“Sex and the City” (1998-2004) marcou uma época, saindo à frente na representação honesta de mulheres solteiras que fazem sexo e falam (e muito!) disso com as amigas. Pela primeira vez na teledramaturgia, tudo o que elas gostam (ou não) na cama era abordado abertamente.

E ninguém falava (ou precisava falar) de empoderamento feminino na série, ainda que suas personagens inteligentes, independentes e corajosas trabalhassem essa ideia o tempo todo, sem qualquer esforço. E isso muito antes de o termo ganhar força no mundo, com o “boom” das redes sociais.

Justamente porque o original revolucionou, virando um símbolo para a geração de mulheres solteiras e descoladas acima dos 30 anos, a continuação da série tende a decepcionar. Tudo o que “Sex and the City” fez pela imagem da mulher moderna ,“And Just Like That”, nova atração da plataforma HBO Max, não conseguirá fazer.

Até porque os tempos são outros, e colocar a lente de aumento na intimidade feminina não denota mais qualquer audácia.
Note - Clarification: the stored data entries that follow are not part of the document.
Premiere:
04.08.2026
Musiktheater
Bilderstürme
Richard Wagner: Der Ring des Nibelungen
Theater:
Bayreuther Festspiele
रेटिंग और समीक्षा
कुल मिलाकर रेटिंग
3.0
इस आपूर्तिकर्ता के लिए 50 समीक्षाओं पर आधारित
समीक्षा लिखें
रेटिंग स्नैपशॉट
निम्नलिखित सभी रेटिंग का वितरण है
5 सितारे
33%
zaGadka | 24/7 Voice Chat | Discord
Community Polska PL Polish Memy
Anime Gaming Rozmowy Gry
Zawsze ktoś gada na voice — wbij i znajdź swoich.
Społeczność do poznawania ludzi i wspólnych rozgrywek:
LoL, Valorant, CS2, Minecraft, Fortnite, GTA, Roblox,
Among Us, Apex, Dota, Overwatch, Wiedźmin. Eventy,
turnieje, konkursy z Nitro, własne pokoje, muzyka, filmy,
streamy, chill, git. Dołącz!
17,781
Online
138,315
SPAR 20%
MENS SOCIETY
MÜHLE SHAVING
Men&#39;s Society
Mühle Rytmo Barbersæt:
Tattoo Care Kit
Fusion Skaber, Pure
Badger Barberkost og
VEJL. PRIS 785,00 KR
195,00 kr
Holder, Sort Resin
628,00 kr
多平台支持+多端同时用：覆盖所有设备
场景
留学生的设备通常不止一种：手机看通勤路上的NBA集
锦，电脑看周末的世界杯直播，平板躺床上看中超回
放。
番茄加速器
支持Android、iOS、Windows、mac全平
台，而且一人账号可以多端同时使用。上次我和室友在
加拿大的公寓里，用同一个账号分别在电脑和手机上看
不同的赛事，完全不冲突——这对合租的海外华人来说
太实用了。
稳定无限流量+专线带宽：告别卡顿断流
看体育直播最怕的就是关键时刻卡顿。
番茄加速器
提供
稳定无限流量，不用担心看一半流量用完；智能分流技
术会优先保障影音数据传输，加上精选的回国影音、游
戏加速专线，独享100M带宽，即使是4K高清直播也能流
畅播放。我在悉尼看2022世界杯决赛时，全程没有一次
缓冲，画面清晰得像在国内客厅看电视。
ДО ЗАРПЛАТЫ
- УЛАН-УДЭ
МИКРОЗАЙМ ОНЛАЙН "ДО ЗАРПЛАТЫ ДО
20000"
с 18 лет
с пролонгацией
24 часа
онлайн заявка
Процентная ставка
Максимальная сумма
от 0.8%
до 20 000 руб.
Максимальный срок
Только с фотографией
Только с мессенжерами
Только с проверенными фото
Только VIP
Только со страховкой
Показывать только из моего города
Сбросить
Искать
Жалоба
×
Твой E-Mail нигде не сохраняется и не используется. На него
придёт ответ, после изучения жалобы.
A vida de mulheres sexualmente ativas em uma metrópole já não impacta como no início das aventuras de Carrie Bradshaw (Sarah Jessica Parker) e de suas amigas Miranda Hobbes (Cynthia Nixon), Samantha Jones (Kim Cattrall) e Charlotte York (Kristin Davis).

Com o tempo, ao longo de seis temporadas, a própria “Sex and the City” foi perdendo a sua relevância cultural, tornando-se mais uma entre tantas produções com apelo de comédia romântica.
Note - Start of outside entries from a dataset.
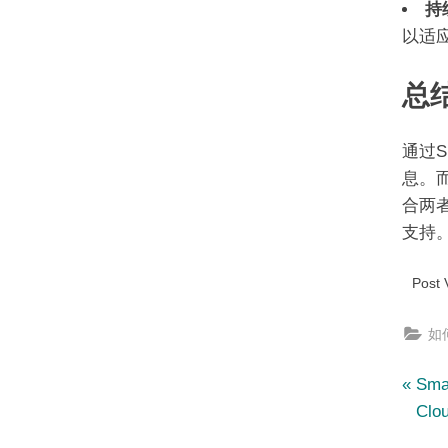
持
以适
总
通过S
息。而
合两
支持
Post 
如何
文
P
Sma
r
Cl
章
e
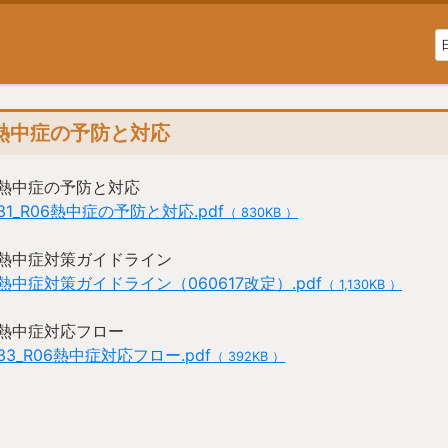
熱中症の予防と対応
熱中症の予防と対応
31_R06熱中症の予防と対応.pdf
（ 830KB ）
熱中症対策ガイドライン
熱中症対策ガイドライン（060617改定）.pdf
（ 1,130KB ）
熱中症対応フロー
33_R06熱中症対応フロー.pdf
（ 392KB ）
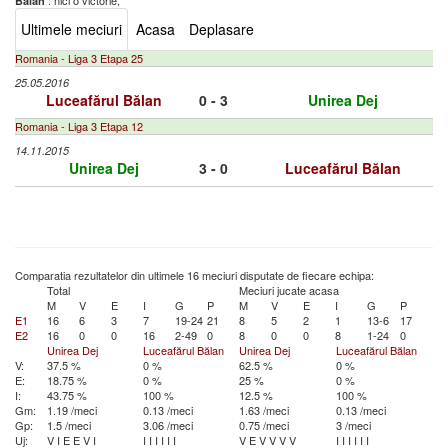
: nici o victorie,
Bălan
Ultimele meciuri
Acasa
Deplasare
Romania - Liga 3 Etapa 25
25.05.2016
Luceafărul Bălan
0 - 3
Unirea Dej
Romania - Liga 3 Etapa 12
14.11.2015
Unirea Dej
3 - 0
Luceafărul Bălan
Comparatia rezultatelor din ultimele 16 meciuri disputate de fiecare echipa:
Total
Meciuri jucate acasa
M
V
E
I
G
P
M
V
E
I
G
P
E1
16
6
3
7
19-24
21
8
5
2
1
13-6
17
E2
16
0
0
16
2-49
0
8
0
0
8
1-24
0
Unirea Dej
Luceafărul Bălan
Unirea Dej
Luceafărul Bălan
V:
37.5 %
0 %
62.5 %
0 %
E:
18.75 %
0 %
25 %
0 %
I:
43.75 %
100 %
12.5 %
100 %
Gm:
1.19 /meci
0.13 /meci
1.63 /meci
0.13 /meci
Gp:
1.5 /meci
3.06 /meci
0.75 /meci
3 /meci
Uj:
V
I
E
E
V
I
I
I
I
I
I
I
V
E
V
V
V
V
I
I
I
I
I
I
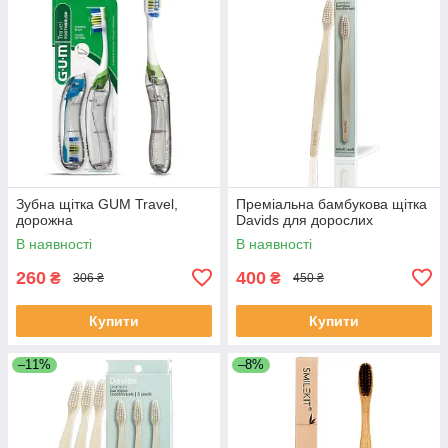
Зубна щітка GUM Travel,
Преміальна бамбукова щітка
дорожна
Davids для дорослих
В наявності
В наявності
260
400
₴
₴
306 ₴
450 ₴
Купити
Купити
–11%
–8%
Com a vida das personagens tomando outro rumo (afinal, elas não poderiam ficar solteiras a vida toda), a série virou um incessante desfile de moda nas últimas temporadas – impulsionado, em parte, pela obsessão fashion de Carrie Bradshaw. Tudo parecia girar em torno dos figurinos e das grifes de luxo e não necessariamente das tramas.

E não foi diferente com os filmes que a franquia lançou, em 2008 e 2010. Aquelas mulheres que tinham quebrado tantos paradigmas (entre outros, mostrando que uma cinquentona, como Samantha, ainda pode ser muito sexy) já não conseguiam confrontar padrões como antes.

E, por enquanto, pelo que se viu nos primeiros episódios de “And Just Like That”, concebido com dez no total, o revival pouco contribui para homenagear o legado deixado pelos primeiros anos do original, apesar da volta de boa parte da equipe.

O diretor, roteirista e produtor executivo da série, Michael Patrick King, está por trás da nova produção, que resgata a vida de Carrie, Miranda e Charlotte. Kim Cattrall (Samantha) não participa devido a um desentendimento de longa data com Sarah Jessica Parker.

Como não daria para investir nas mesmas questões femininas (já que elas envelheceram, assim como as personagens), talvez a saída fosse mergulhar fundo nos problemas da mulher de meia-idade, incluindo os sexuais.

E, de preferência, com muito humor. Talvez fazendo algo parecido com a série “O Método Kominsky” (Netflix), que aborda a fase da velhice, com Michael Douglas encabeçando o elenco.

Mas não é o que se vê aqui, pelo menos no início desta continuação. Há, sim, uma forçada preocupação com as problemáticas da sociedade atual, o que destoa do original. Lá, a discussão de temas como sexualidade, aborto e câncer era gerada de forma mais orgânica.

Há uma tentativa evidente de compensar a falta de atores negros no elenco original. Isso explica a entrada na história da Dr. Nya Wallace (Karen Pittman), a professora de Miranda, e de Lisa Todd Wexley (Nicole Ari Parker), a nova amiga de Charlotte, sem que a narrativa realmente precisasse delas.

A inclusão na trama de uma personagem não binária, a comediante Che Diaz (Sarah Ramirez), é a mais acertada. Graças principalmente ao humor e aos comentários espirituosos dessa apresentadora de podcast, com quem Carrie colabora.

Um ponto positivo para o revival é a morte de Mr. Big (Chris Noth) logo no primeiro episódio, justamente por ser algo totalmente inesperado. Vale esperar para ver os caminhos que a nova solteirice de Carrie abrirão em termos dramáticos até o final dos dez episódios.

Com Carrie sozinha de novo, a narrativa talvez assuma uma função bem desempenhada no original, pelo menos nas primeiras temporadas. A de se rebelar contra a ideia de que uma mulher solteira não pode ser feliz e realizada, precisando sempre de um homem para validar a sua existência. Essa questão continua atual.